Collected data
########################################

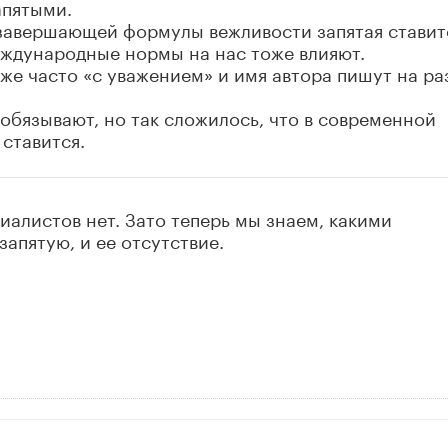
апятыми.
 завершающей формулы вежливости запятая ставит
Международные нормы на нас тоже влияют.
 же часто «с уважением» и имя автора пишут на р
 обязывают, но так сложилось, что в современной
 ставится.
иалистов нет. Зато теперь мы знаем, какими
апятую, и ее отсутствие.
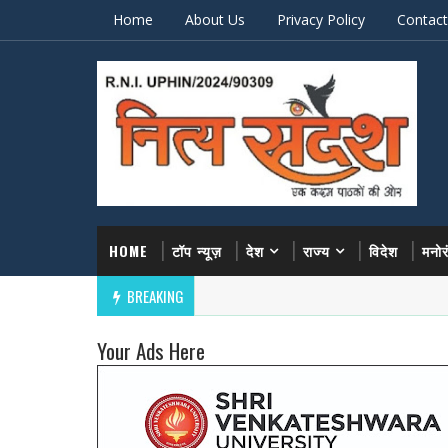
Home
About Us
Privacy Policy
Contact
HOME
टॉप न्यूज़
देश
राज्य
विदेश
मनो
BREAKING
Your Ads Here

########################################

• TASK ITEM: Every line of the records above should be copied exactly, while the pictures are left behind.

• RESULT:
апятыми.
 завершающей формулы вежливости запятая ставит
Международные нормы на нас тоже влияют.
 же часто «с уважением» и имя автора пишут на р
 обязывают, но так сложилось, что в современной
 ставится.
иалистов нет. Зато теперь мы знаем, какими
апятую, и ее отсутствие.
Home
About Us
Privacy Policy
Contact
HOME
टॉप न्यूज़
देश
राज्य
विदेश
मनो
BREAKING
Your Ads Here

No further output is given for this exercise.